Мы никогда не умрем - страница 29



– И поэтому нам ходить налево можно, а им никак нельзя? – Денис не отступал.

– Ну… если она не узнает, что ты с кем-то перепихнулся, то вроде как для нее ничего и не было, – хихикнул сверстник.

– О, а вот это, по-твоему, хорошо?

– Ну да, ниче так.

– А если тайное станет явным, что тогда?

– Тогда обоим будет больно и станет легче разбежаться.

– Разбежаться будет легче, только если вам заведомо было наплевать друг на друга.

Чтобы перебрать в памяти этот разговор с ребятами, у Дениса ушла одна секунда. В следующее мгновение он вернулся в настоящее и ответил любимой:

– Точно. Какая разница, что ты с ним переспала? Ты испугалась смерти, а этот страх толкает людей на опасные поступки.

– Я люблю тебя, Денис. Ты меня простишь? – с надеждой спросила Катя.

– Ошибиться может каждый, – ответил он, вздохнув. Конечно, осадок еще оставался.

Вспомнил свою жизнь в детском доме – голодную, сложную, и все-таки иногда радостную. Именно там он ощутил, что значит быть одному и как важно чувство плеча. Это ощущение брошенности отпугивало, измучивало, обижало. Для него оно означало быть никому ненужным – потерявшейся игрушкой, которую давно забыли. Он пытался избегать этого гнетущего чувства, а потом сообразил, что оно является частью его самого, такого, как он есть. Это принятие помогало выживать.

Однажды, когда он сидел в детдомовской комнате, залитой солнечным светом, отчего пылинки напоминали снег, мальчик решил раз и навсегда: если жизнь обходится с человеком несправедливо, это еще не значит, что надо вставать перед ней на колени и сдаваться. Сейчас он говорил об этом своей девушке.

Катя слушала его и соглашалась. Его слова, само его присутствие в ее жизни – поддерживали девушку. У обоих бегали по телу мурашки. И пока она успокаивалась под его теплыми прикосновениями, он с грустью думал о том, что не столько ты меняешь мир, сколько мир меняет тебя.

Оставив это при себе, спросил:

– Скажи, а… что тебя беспокоит сейчас больше всего?

Скрепя сердце она ответила:

– То, что мне всего двадцать лет. И что я умру гораздо раньше тебя, так и не успев ничего добиться.

– Так, погоди… У тебя еще есть время и все шансы, чтобы выздороветь. Ты же говорила с врачом.

– Да понятно… А если не поможет?

Он возразил ей, что она может быть примером для остальных людей:

– Не будет никаких «если». Потом уже будет поздно, а сейчас ты еще можешь сделать немало хорошего.

– Для кого?

– Если не для меня, то для себя. А не для себя, так для других.

– Пытаешься дать мне надежду?

– Просто, когда тебя не станет, ты все равно будешь со мной, ведь я буду о тебе помнить.

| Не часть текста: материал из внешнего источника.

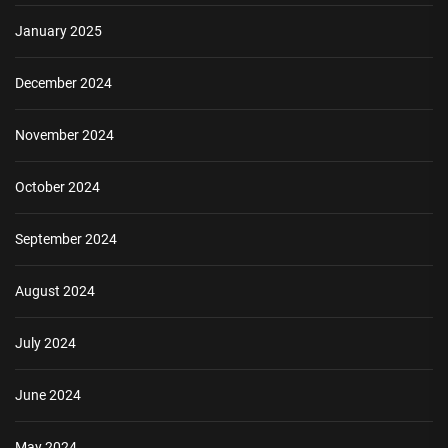
January 2025
December 2024
November 2024
October 2024
September 2024
August 2024
July 2024
June 2024
May 2024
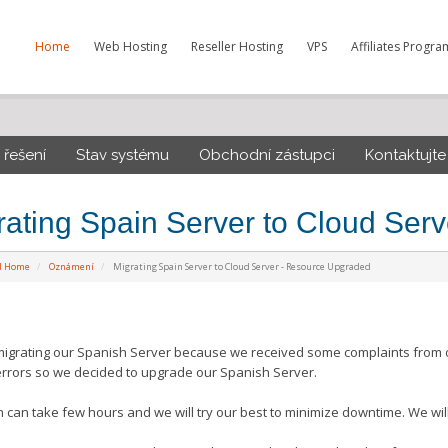
Home
Web Hosting
Reseller Hosting
VPS
Affiliates Progra
řešení
Stav systému
Obchodní zástupci
Kontaktujte
rating Spain Server to Cloud Ser
al Home
Oznámení
Migrating Spain Server to Cloud Server - Resource Upgraded
igrating our Spanish Server because we received some complaints from ou
errors so we decided to upgrade our Spanish Server.
n can take few hours and we will try our best to minimize downtime. We will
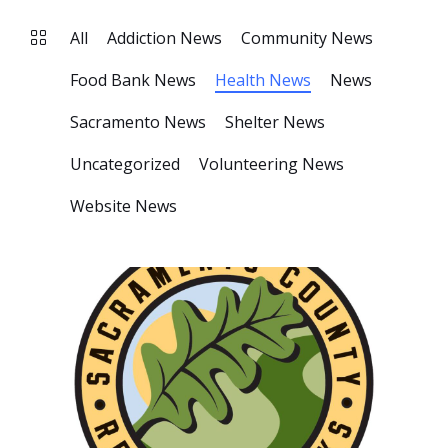
All
Addiction News
Community News
Food Bank News
Health News
News
Sacramento News
Shelter News
Uncategorized
Volunteering News
Website News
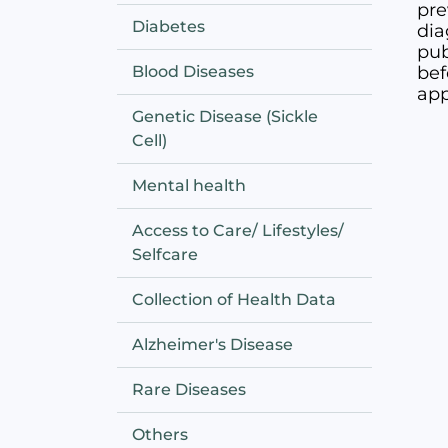
pre
Diabetes
dia
pub
Blood Diseases
bef
app
Genetic Disease (Sickle
Cell)
Mental health
Access to Care/ Lifestyles/
Selfcare
Collection of Health Data
Alzheimer's Disease
Rare Diseases
Others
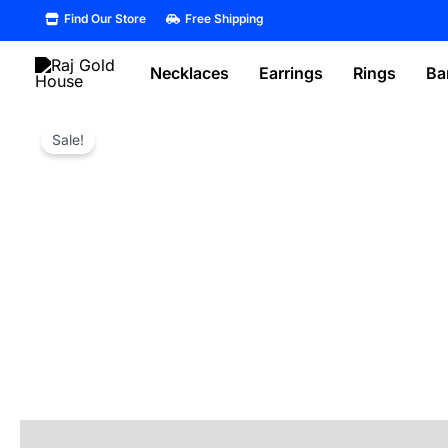
Skip
Find Our Store
Free Shipping
to
content
Necklaces
Earrings
Rings
Ba
Sale!
Reviews (0)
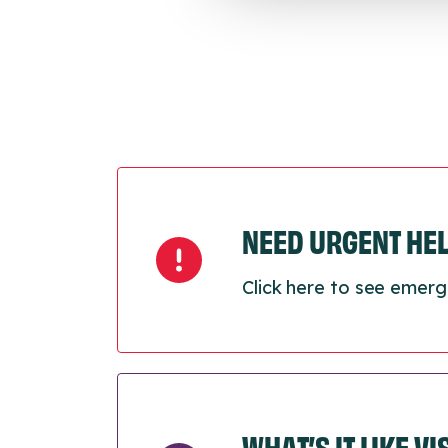
NEED URGENT HE
Click here to see emerg
WHAT’S IT LIKE V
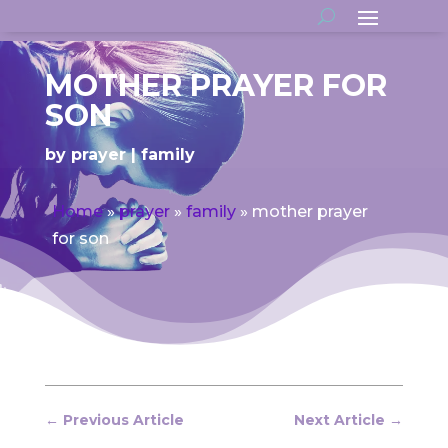
MOTHER PRAYER FOR
SON
by
prayer
family
Home
»
prayer
»
family
»
mother prayer
for son
←
Previous Article
Next Article
→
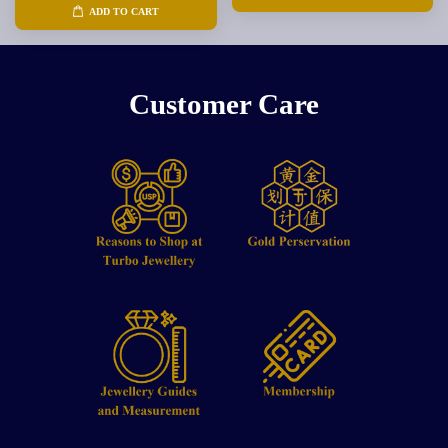
ADD TO CART
Customer Care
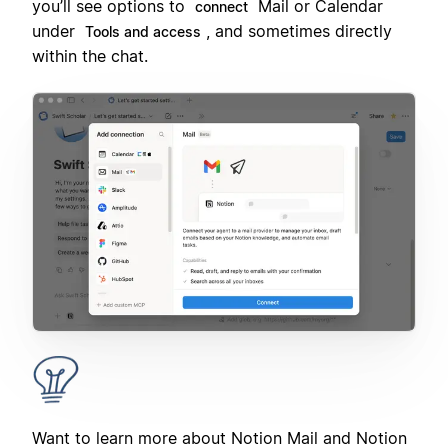
you’ll see options to
Mail or Calendar
connect
under
, and sometimes directly
Tools and access
within the chat.
Want to learn more about Notion Mail and Notion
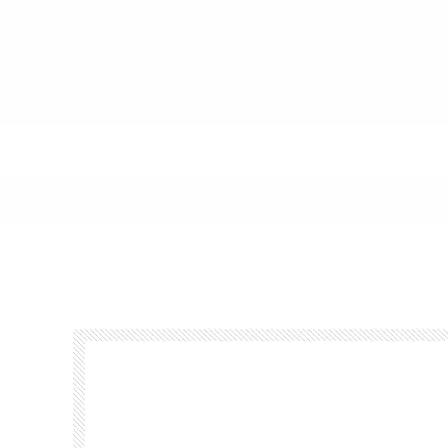
Footer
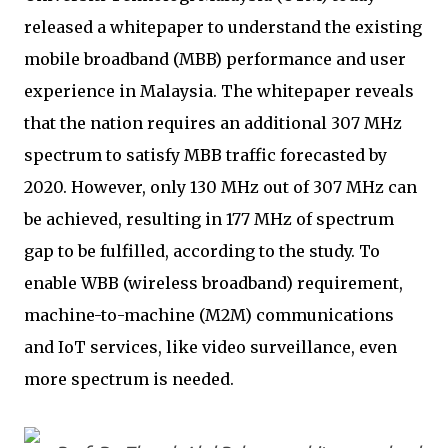
released a whitepaper to understand the existing
mobile broadband (MBB) performance and user
experience in Malaysia. The whitepaper reveals
that the nation requires an additional 307 MHz
spectrum to satisfy MBB traffic forecasted by
2020. However, only 130 MHz out of 307 MHz can
be achieved, resulting in 177 MHz of spectrum
gap to be fulfilled, according to the study. To
enable WBB (wireless broadband) requirement,
machine-to-machine (M2M) communications
and IoT services, like video surveillance, even
more spectrum is needed.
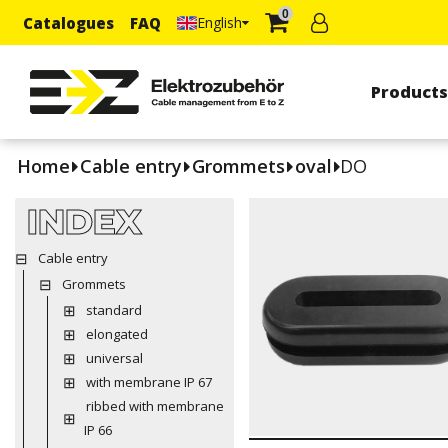
0
Catalogues
FAQ
English
Product
Home
Cable entry
Grommets
oval
DO
INDEX
Cable entry
Grommets
standard
elongated
universal
with membrane IP 67
ribbed with membrane
IP 66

– Ты же только что говорил, что все заканчивается смертью.

– У всего есть срок годности, это правда. Но человек – это не кефирчик, не так ли? Мы же не знаем, что будет после того, как нас не станет.

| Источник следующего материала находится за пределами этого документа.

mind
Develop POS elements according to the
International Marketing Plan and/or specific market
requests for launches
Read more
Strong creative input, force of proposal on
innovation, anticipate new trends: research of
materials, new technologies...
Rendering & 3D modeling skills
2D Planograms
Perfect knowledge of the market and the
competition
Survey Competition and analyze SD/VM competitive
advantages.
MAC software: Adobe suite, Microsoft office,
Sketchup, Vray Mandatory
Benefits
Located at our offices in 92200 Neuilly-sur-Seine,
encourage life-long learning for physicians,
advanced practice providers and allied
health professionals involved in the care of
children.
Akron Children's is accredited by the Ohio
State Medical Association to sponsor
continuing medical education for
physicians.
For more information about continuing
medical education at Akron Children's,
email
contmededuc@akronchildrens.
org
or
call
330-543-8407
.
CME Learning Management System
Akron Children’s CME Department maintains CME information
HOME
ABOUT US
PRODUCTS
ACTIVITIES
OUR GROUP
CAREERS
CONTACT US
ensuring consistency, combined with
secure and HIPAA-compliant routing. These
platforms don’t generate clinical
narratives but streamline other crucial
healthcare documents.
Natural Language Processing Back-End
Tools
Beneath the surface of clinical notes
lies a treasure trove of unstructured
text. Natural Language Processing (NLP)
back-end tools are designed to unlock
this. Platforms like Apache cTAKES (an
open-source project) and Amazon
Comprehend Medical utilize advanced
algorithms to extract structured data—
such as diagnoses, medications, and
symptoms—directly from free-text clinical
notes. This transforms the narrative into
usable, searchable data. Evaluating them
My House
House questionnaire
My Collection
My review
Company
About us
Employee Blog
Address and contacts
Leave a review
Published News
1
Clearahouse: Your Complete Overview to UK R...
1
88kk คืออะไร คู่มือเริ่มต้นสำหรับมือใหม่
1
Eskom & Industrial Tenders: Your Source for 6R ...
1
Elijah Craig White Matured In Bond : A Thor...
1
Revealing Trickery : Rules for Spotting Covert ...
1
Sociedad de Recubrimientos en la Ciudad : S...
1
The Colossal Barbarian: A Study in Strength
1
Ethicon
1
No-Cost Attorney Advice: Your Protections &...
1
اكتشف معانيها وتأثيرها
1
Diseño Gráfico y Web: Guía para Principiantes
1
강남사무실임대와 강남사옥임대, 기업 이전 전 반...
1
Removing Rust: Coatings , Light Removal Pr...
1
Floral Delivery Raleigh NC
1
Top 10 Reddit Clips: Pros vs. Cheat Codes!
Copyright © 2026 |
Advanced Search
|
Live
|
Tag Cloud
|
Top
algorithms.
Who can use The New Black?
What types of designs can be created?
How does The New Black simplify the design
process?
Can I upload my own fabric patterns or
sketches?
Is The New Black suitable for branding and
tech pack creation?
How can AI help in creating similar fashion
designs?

– Да нет там ничего, после смерти.

– Мы не можем знать наверняка.

– Можем.

– Каким образом?

– Факты говорят…

– Ах, ну да. Ты же у меня журналистка, – снова начал раздражаться молодой человек. – Факты дают стабильность. Для меня факты говорят о том, что мы судим о смерти только косвенно. Подумай, чаще всего мы сталкиваемся с ее результатом: опа! – кто-то умер и все такое. Мы лишь наблюдатели. Болтать, что после смерти что-то есть, или, напротив, утверждать, что после нее ничего нет, – одинаково глупо. – Денис чувствовал, что вновь распаляется. Надо было сбавлять обороты. – Знаешь, прости… Ты не виновата, что все так сложилось. Я понимаю, как тебе хреново, и все такое, но к чему опускать руки раньше времени? Я тебе не мама и не папа, но мой тебе совет: не отказывайся лечиться, пока еще возможно пойти на поправку.